API Calls (CloudTrail, Activity Logs, Audit Logs):

Who did what, when, from where
Successful and failed attempts
Changes to infrastructure
Access to sensitive data

Network Traffic (VPC Flow Logs):

Source and destination IPs
Ports and protocols
Accepted and rejected connections
Traffic patterns for anomaly detection

Application Logs:

Application events
Errors and exceptions
Performance metrics
User actions

Security Events:

Login attempts (successful and failed)
Permission changes
Security group modifications
Encryption key usage

Implementation:

Why It Matters:

Story time: Security incident at 2am. Unauthorized EC2 instance running cryptocurrency mining.

Without centralized logging:

Took 6 hours to find which account
Another 4 hours to determine how it was created
Never definitively identified the attack vector
Cost: $14,000 in compute + 10 hours of engineer time

With centralized logging:

Query: "Show me all EC2 RunInstances calls in last 24 hours"
Found suspicious API call in 5 minutes
Traced to compromised access key
Revoked key, terminated instances
Total time: 20 minutes
Cost: $200 in compute

The logging made the difference between a $14K+ incident and a $200 nuisance.
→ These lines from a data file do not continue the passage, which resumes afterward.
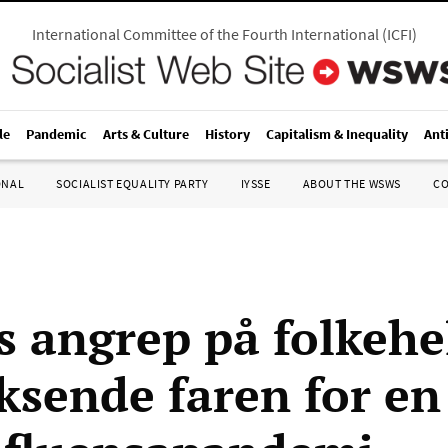
International Committee of the Fourth International
(
ICFI
)
le
Pandemic
Arts & Culture
History
Capitalism & Inequality
Ant
ONAL
SOCIALIST EQUALITY PARTY
IYSSE
ABOUT THE WSWS
C
 angrep på folkehe
ksende faren for e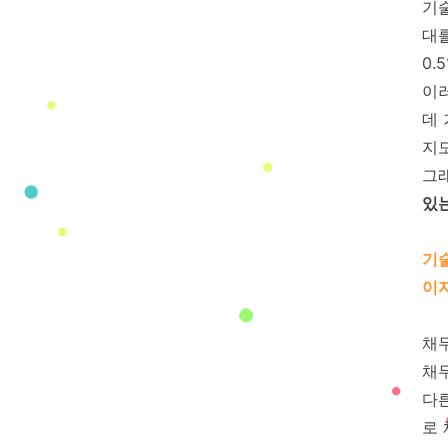
기술
대를
0.
이
데
지도
그
있는
기술
이
채
채
다
로 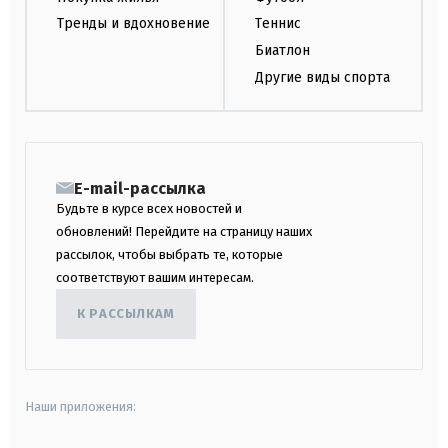
Тренды и вдохновение
Теннис
Биатлон
Другие виды спорта
E-mail-рассылка
Будьте в курсе всех новостей и
обновлений! Перейдите на страницу наших
рассылок, чтобы выбрать те, которые
соответствуют вашим интересам.
К РАССЫЛКАМ
Наши приложения:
Principle 6: Immutable Infrastructure

The Principle: Infrastructure is replaced, not modified.

What This Means:

❌ Mutable (Old Way):

SSH into server
Modify configuration files
Install packages
Server is now a "snowflake" (unique, undocumented)

✅ Immutable (New Way):

Define infrastructure in Terraform
Deploy new version
Destroy old version
Infrastructure is code (documented, version-controlled)

Benefits:

Reproducibility:

Can recreate entire environment from code
No drift (what's deployed matches what's in Git)
Disaster recovery is terraform apply

Auditability:

All changes in Git history
Code review for infrastructure changes
Rollback is git revert + terraform apply

Testing:

Test infrastructure changes in dev/staging first
Validate before applying to production
Catch errors before they impact users

Principle 7: Defense in Depth

The Principle: Multiple layers of security, no single point of failure.

Security Layers:

Layer 7: Application Security
├── Input validation
├── Authentication and authorization
├── Encryption of sensitive data
└── Secure coding practices

Layer 6: Data Security
├── Encryption at rest (always)
├── Encryption in transit (always)
├── Key rotation
└── Access controls

Layer 5: Network Security
├── Network segmentation
├── Firewall rules
├── Private subnets (no internet)
└── VPN/private connectivity

Layer 4: Platform Security
├── Patch management
├── Vulnerability scanning
├── Security baselines
└── Configuration compliance

Layer 3: Identity & Access
├── MFA required
├── Least privilege RBAC
├── Time-bound access
└── Access reviews

Layer 2: Monitoring & Detection
├── SIEM analysis
├── Threat detection (GuardDuty/Defender)
├── Anomaly detection
└── Security alerts

Layer 1: Governance & Compliance
├── Service Control Policies
├── Policy enforcement
├── Compliance scanning
└── Audit logging

Why It Matters:

If one layer fails, others provide protection:

Attacker bypasses firewall → Network segmentation limits access
Attacker compromises credentials → MFA prevents login
Attacker gains access → Monitoring detects anomaly
Attacker modifies resources → Audit logs provide evidence

Real Example:

Attack timeline with defense in depth:

10:00: Phishing email sent to developer
10:15: Developer clicks malicious link
10:20: Attacker harvests credentials
10:25: Attacker attempts login → MFA blocks (Layer 3)
10:30: Attacker attempts to bypass MFA → Anomaly detected (Layer 2)
10:35: Security team alerted → Credentials revoked (Layer 3)
10:40: Incident contained, zero damage

Without defense in depth: Attacker gains access at 10:25, unknown duration until discovery.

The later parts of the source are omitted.